▶ _SOURCE INFORMATION_
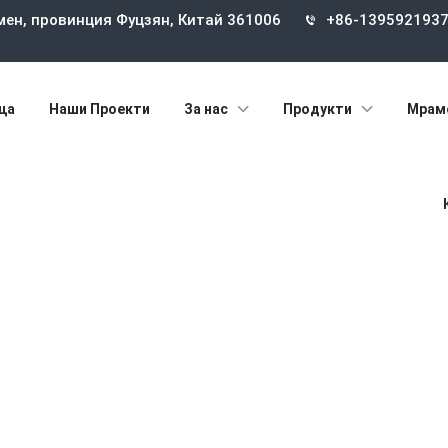
мен, провинция Фуцзян, Китай 361006
+86-139592193
ца
Наши Проекти
За нас
Продукти
Мрам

▶ _TASK OBJECTIVE_
An exact copy of every record above is needed, with all pictures left out.

▶ _EXERCISE RESULT_
мен, провинция Фуцзян, Китай 361006
+86-139592193
ца
Наши Проекти
За нас
Продукти
Мрам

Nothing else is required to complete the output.